25 September 2012 | last updated at 12:34AM
Foreign and local drug rings link up
By ELIZABETH ZACHARIAH | [email protected]
SYNDICATES: Malaysians, Iranians and a Turk held in two drug busts
Federal Narcotics Criminal Investigation Department director Datuk Noor Rashid Ibrahim examining the seized Eramin 5 pills in Bukit Aman, Kuala Lumpur. Pic by Nik Hariff Hassan
KUALA LUMPUR: INTERNATIONAL drug syndicates are linking up with their local counterparts here to process and smuggle the drugs out of the country.
Federal Narcotics Criminal Investigation Department director Datuk Noor Rashid Ibrahim said Malaysia had become a transit point for global and local drug syndicates to link up, after which these drugs were moved around this region.
"They are being helped by local drug syndicates to do this," he said in Bukit Aman yesterday.
Noor Rashid said the possible link-up surfaced when police busted two local syndicates recently with the arrest of seven foreigners and two Malaysians, plus the seizure of drugs worth RM11 million.
In the first case, an Iranian man was detained after police stopped his Mercedes Benz in Mont Kiara at 7.30pm on Friday. They found two plastic bags of 2.02kg syabu with him. Following the arrest, police conducted simultaneous raids at several locations in the Klang Valley the same night.
The raids saw them nab three more Iranians at two luxury condominiums in Jalan Ampang and Petaling Jaya, which had been converted to syabu-processing mini laboratories.

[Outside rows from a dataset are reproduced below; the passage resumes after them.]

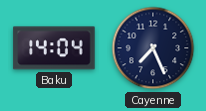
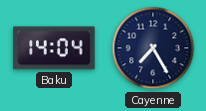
Cayenne: 7:26 -> 7:25
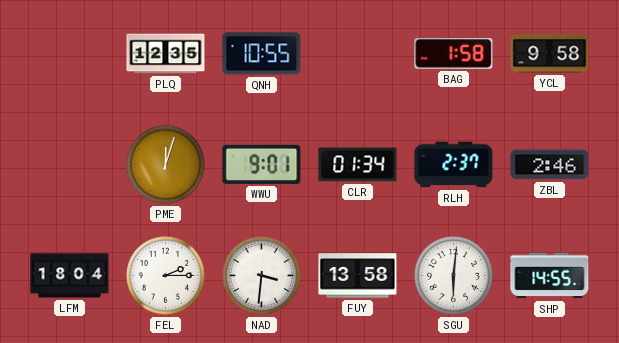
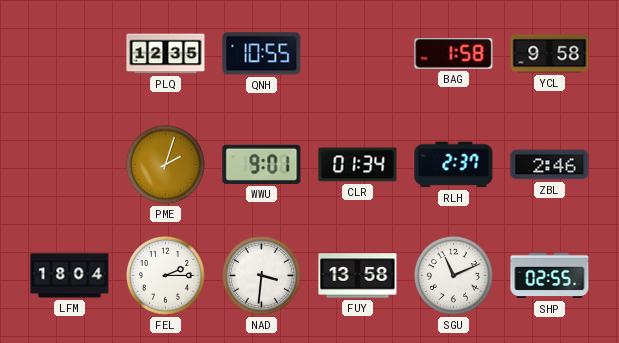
PME: 12:03 -> 2:03
SGU: 6:01 -> 11:11
SHP: 14:55 -> 02:55
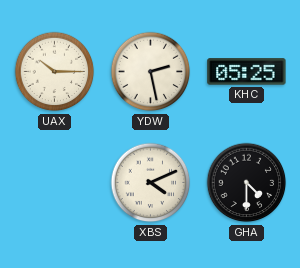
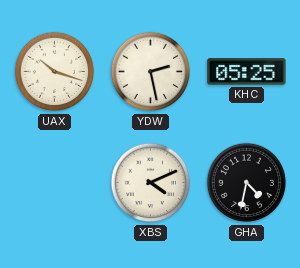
UAX: 10:15 -> 10:18
GHA: 4:30 -> 4:32
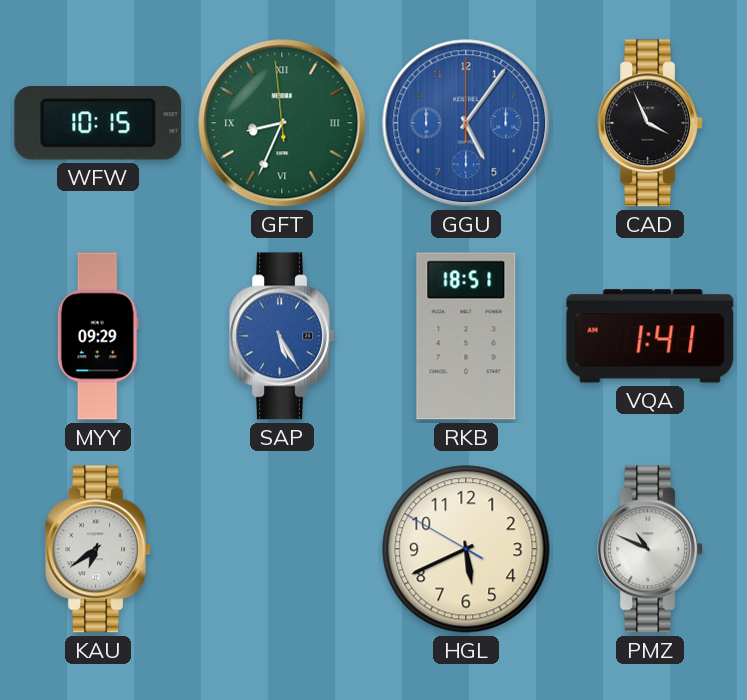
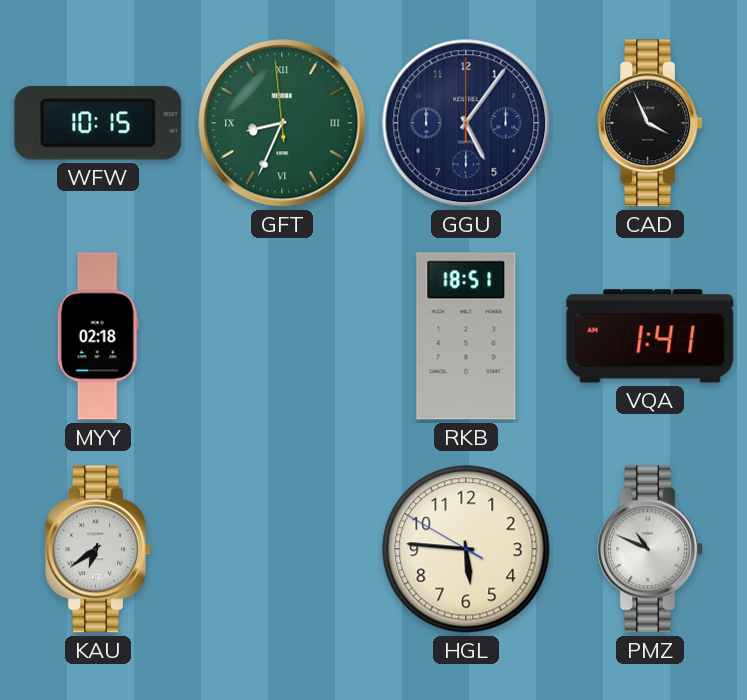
GGU dial: blue -> navy
MYY: 09:29 -> 02:18
SAP: 5:25 -> none
HGL: 5:40 -> 5:45
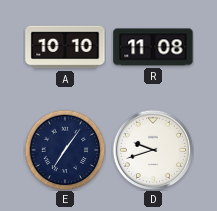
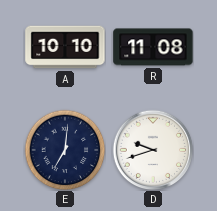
E: 7:06 -> 7:01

Police seized 1.335kg of drugs in powder and liquid forms as well as chemicals and processing equipments.
Two other Iranians and a Turk were also picked up in Jalan Tun Razak and Jalan Petaling during the raids. In the second case two days later, police stopped two cars at Km14 of the Kuala Lumpur-Rawang road at 6.15pm and found 8,000 Eramin 5 pills in several sacks. They pills were hidden under fish food pellets in the sack to prevent detection.
Later, at 7.45pm the same day, police raided a shop house in U5, Shah Alam, where they found another 520,000 Eramin 5 pills in 65 sacks. The same tactic of using fish food pellets was used to prevent detection. Noor Rashid said the pills were believed to have been smuggled into Malaysia for the local market.
"We have seized three cars, including a Mercedes SLK 350, laptops, jewellery, hand phones and RM1,300 in local and foreign currencies, so far.
He said the suspects, aged between 24 and 55, were being held under the Dangerous Drugs Act for drug trafficking.